### [Exercise objective]
Show all lines from the data that include the word "сеять".
----- Extracted records
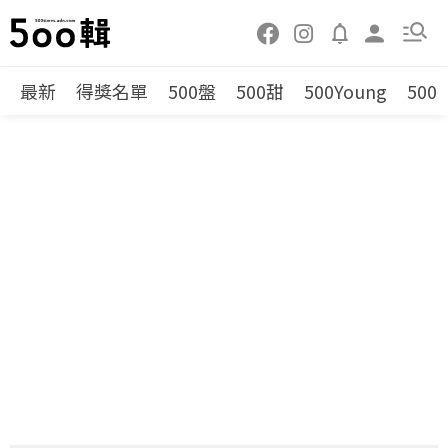
最新
得獎名單
500盤
500甜
500Young
500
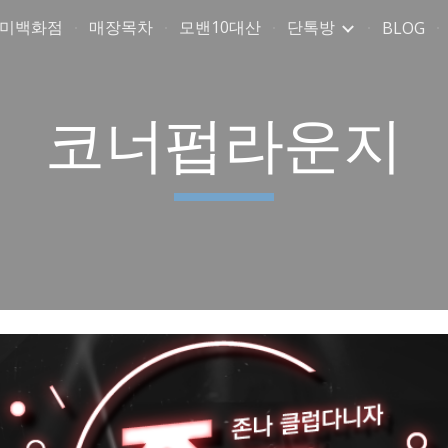
취미백화점
매장목차
모밴10대산
단톡방
BLOG
ip to main content
Skip to navigat
코너펍라운지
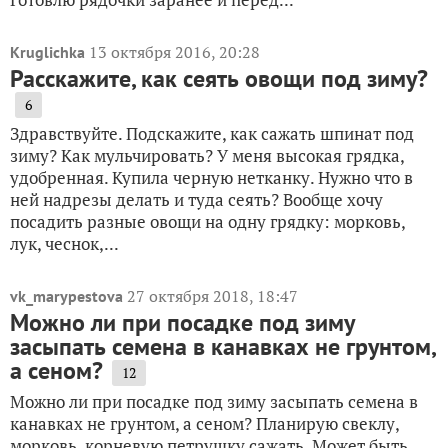
13 октября 2016, 20:28
Kruglichka
Расскажите, как сеять овощи под зиму?
6
Здравствуйте. Подскажите, как сажать шпинат под
зиму? Как мульчировать? У меня высокая грядка,
удобренная. Купила черную нетканку. Нужно что в
ней надрезы делать и туда сеять? Вообще хочу
посадить разные овощи на одну грядку: морковь,
лук, чеснок,...
27 октября 2018, 18:47
vk_marypestova
Можно ли при посадке под зиму
засыпать семена в канавках не грунтом,
а сеном?
12
Можно ли при посадке под зиму засыпать семена в
канавках не грунтом, а сеном? Планирую свеклу,
морковь, корневую петрушку сажать. Может быть,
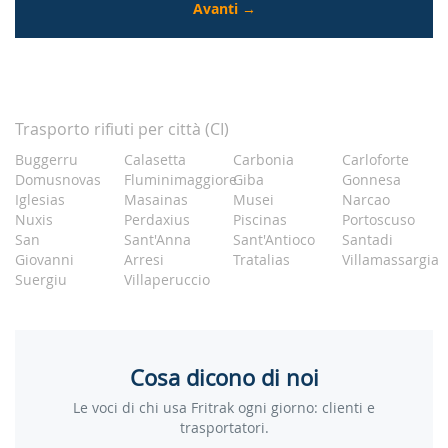
Trasporto rifiuti per città (CI)
Buggerru
Calasetta
Carbonia
Carloforte
Domusnovas
Fluminimaggiore
Giba
Gonnesa
Iglesias
Masainas
Musei
Narcao
Nuxis
Perdaxius
Piscinas
Portoscuso
San
Sant'Anna
Sant'Antioco
Santadi
Giovanni
Arresi
Tratalias
Villamassargia
Suergiu
Villaperuccio
Cosa dicono di noi
Le voci di chi usa Fritrak ogni giorno: clienti e
trasportatori.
----------
### [Your response]
Расскажите, как сеять овощи под зиму?
ней надрезы делать и туда сеять? Вообще хочу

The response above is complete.